To survive in this world, you needed to know things: where water could be found in dry season, which plants were edible and when, where predators denned, how to read weather and animal behavior. This knowledge was embodied—carried in memory and muscle, not externalized in writing or maps. You also needed to perceive constantly. The snap of a twig, the alarm call of a bird, the smell of rain coming, the shift in a herd's movement. Survival was a sensory practice, not an intellectual one. The body was the primary instrument. And you needed to move. Not just walking, but climbing, running, carrying, throwing. Physical fluency in terrain. The landscape was not a backdrop but a medium—something you moved through with skill and attention, or died.
There was no "going into nature" because there was no "out of nature" to come from. No built environment. No controlled space. Sleep itself was vulnerable—likely in trees or cliffs, with someone always half-alert. The relationship to nature wasn't a relationship at all in the way we'd frame it, because there was no outside position from which to relate. We were inside it. Our senses, our movement, our diet, our social structures—all shaped entirely by immediate ecological context. No mediation, but also no perspective. The fish doesn't have a relationship to water.
What did attention look like then? Probably hypervigilance to predators, weather shifts, food sources. The kind of awareness that modern practices like meditation retreats and wilderness therapy try to recover—but for our ancestors it wasn't a practice, it was just being alive.

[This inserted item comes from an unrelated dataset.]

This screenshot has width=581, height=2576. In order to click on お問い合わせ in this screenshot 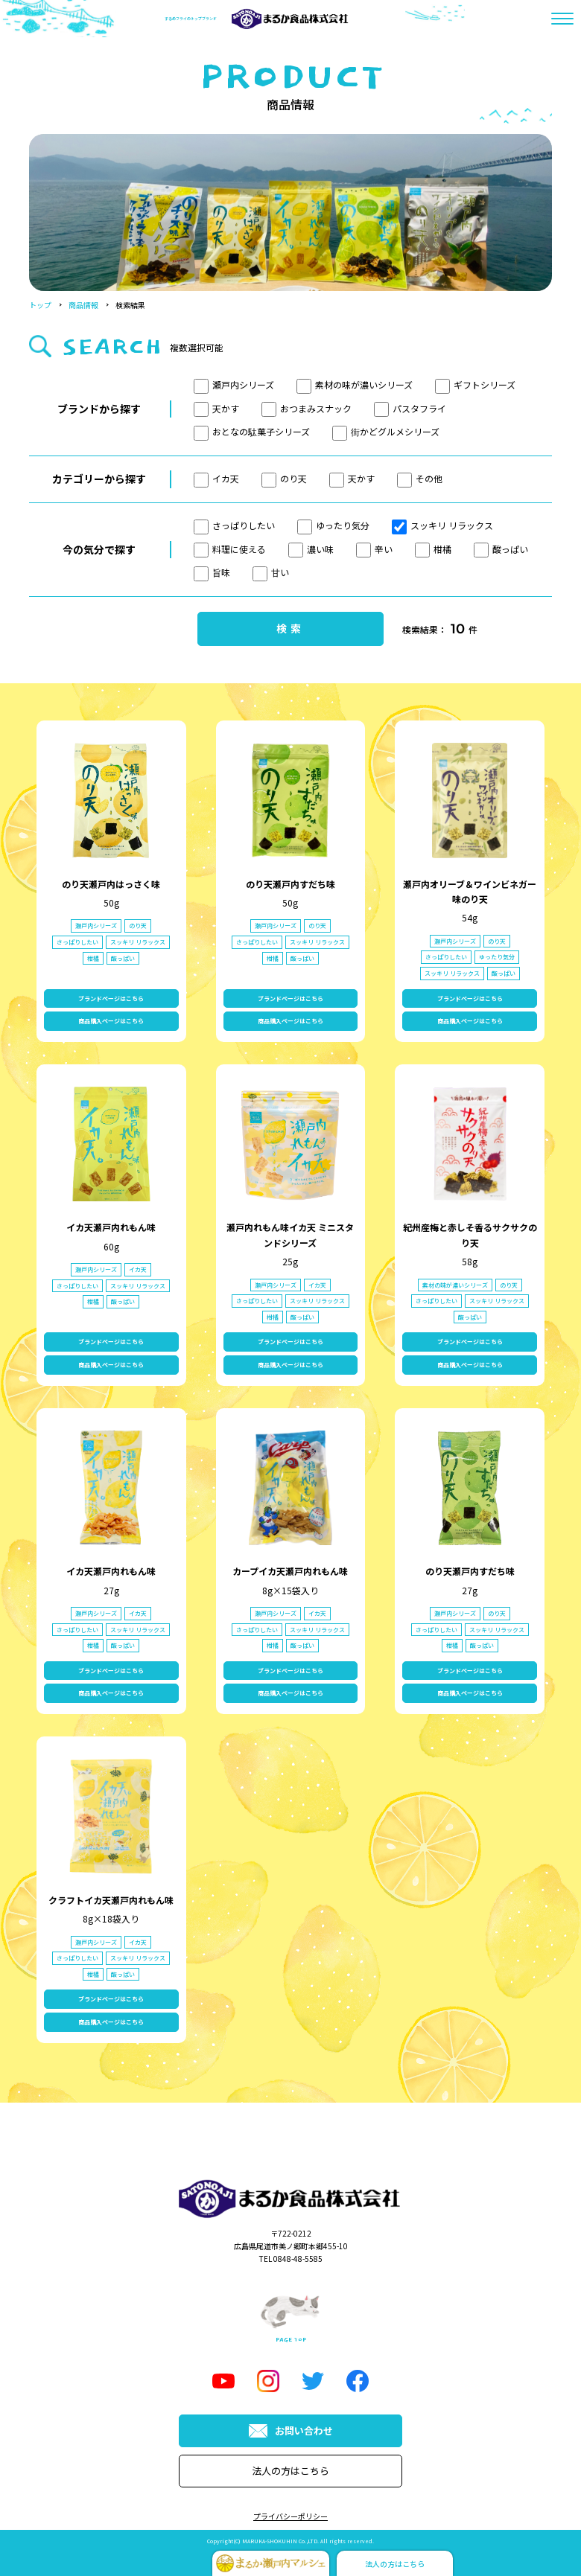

This is the baseline. Not paradise, not brutality—just the niche we occupied before we started reshaping the terms. Small, vigilant, adaptable omnivores in a dangerous mosaic, held together by group bonds and embodied knowledge, reading the land because their lives depended on it.

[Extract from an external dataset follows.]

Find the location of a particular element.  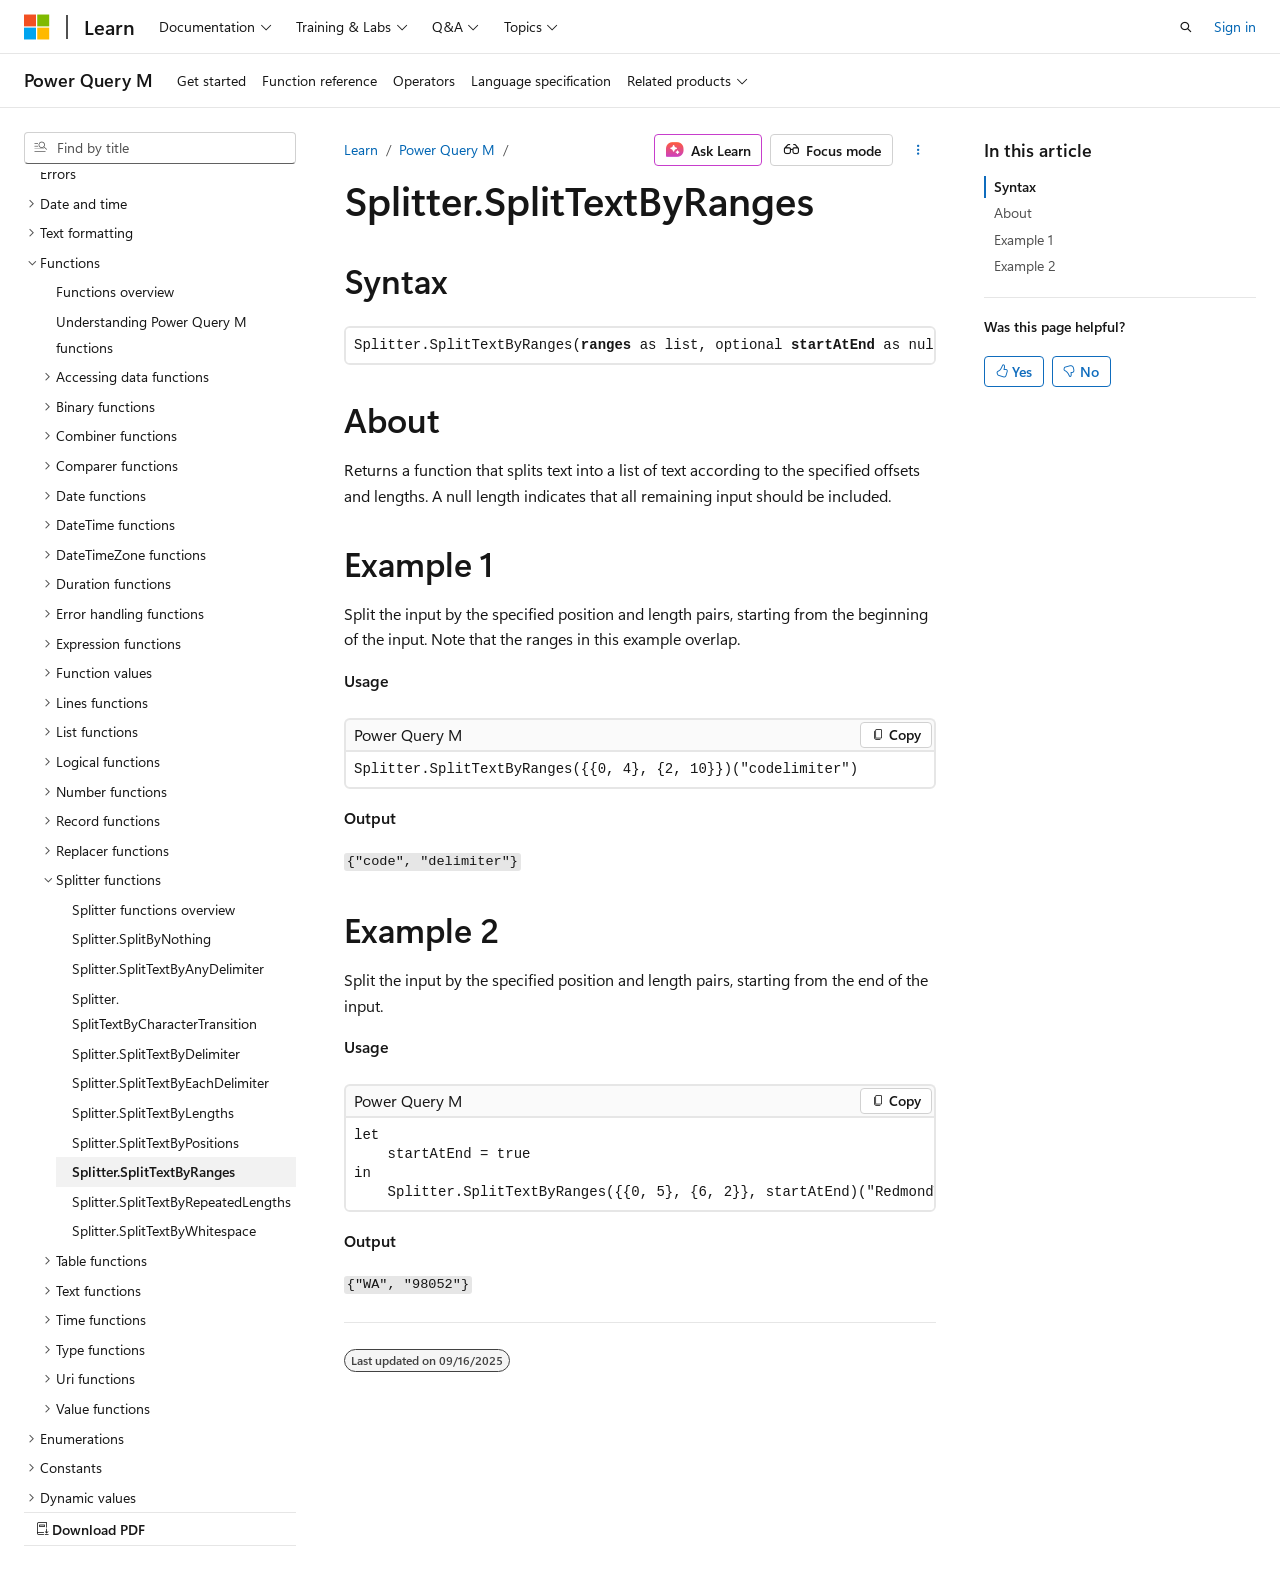

Learn is located at coordinates (361, 149).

What we're describing isn't a golden age to be mourned or recovered. Life was difficult, dangerous, and often short for the young. Infant mortality was brutal. Injury meant vulnerability. Scarcity was real. The romantic notion of noble savages living in harmony with nature is projection—our ancestors were surviving, not philosophizing.
But there was something here that everything after departs from: an unselfconscious belonging. Not closeness to nature as something achieved or sought, but immersion so complete that the distinction didn't exist. The separation that would make "nature" a concept, a destination, a thing to visit—that hadn't been invented yet.

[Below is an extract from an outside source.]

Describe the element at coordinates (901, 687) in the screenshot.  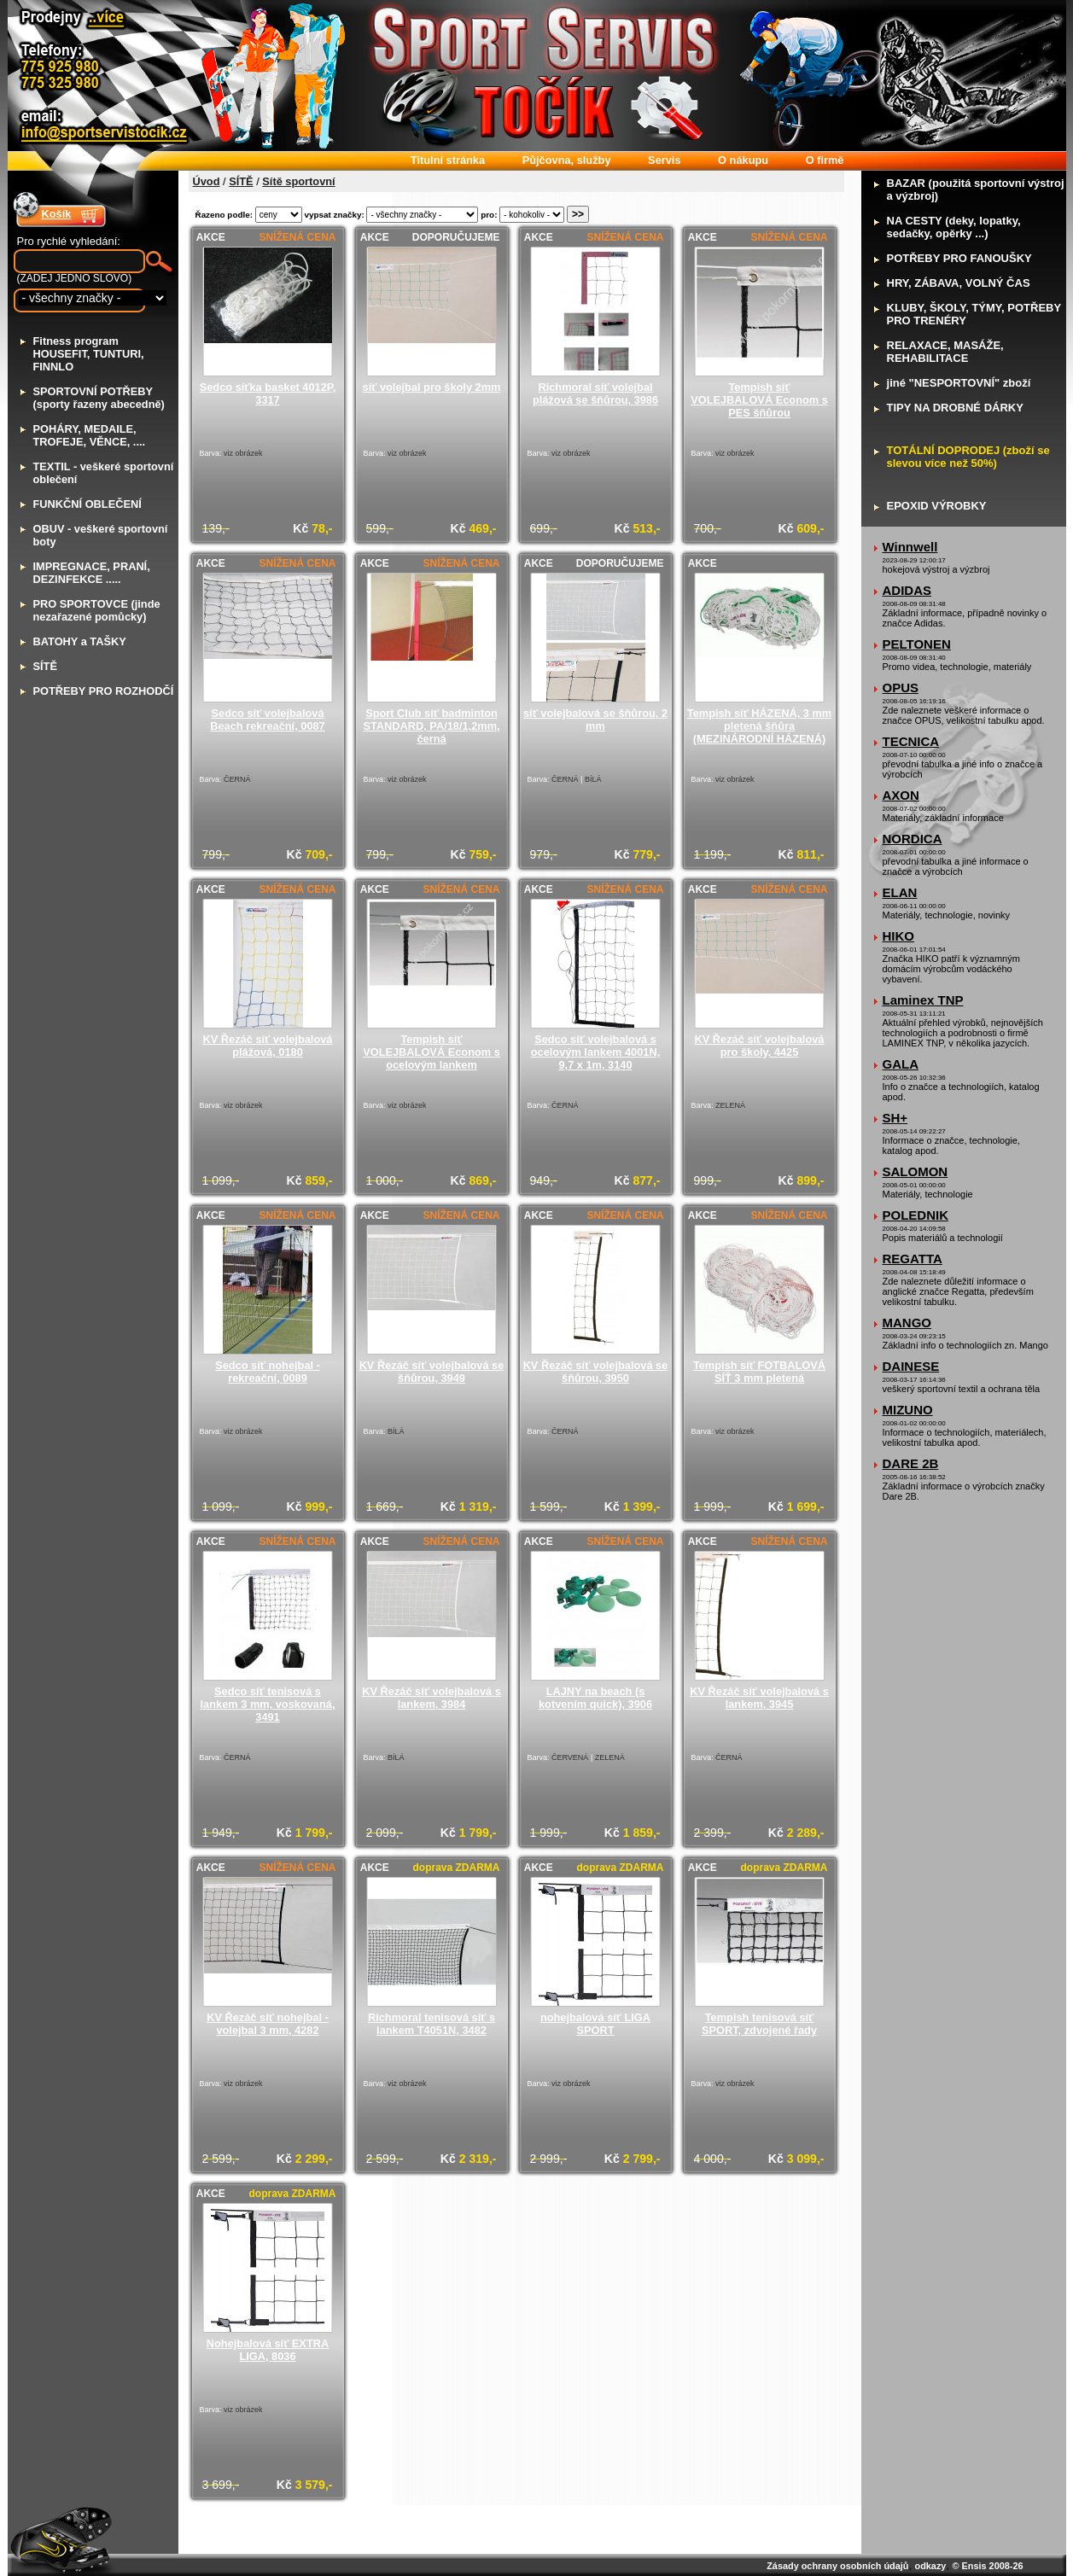
I see `OPUS` at that location.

The arrival of fire would change everything. It would create the first human-controlled space, the first inside, and therefore the first outside. It would extend the day, process food, alter landscapes, and begin the long trajectory that leads from ember to algorithm. But before that transition, before the first wedge was driven between human space and wild space, there was this: membership without separation, participation without perspective, a way of being that we have spent all of subsequent history both moving away from and trying to remember.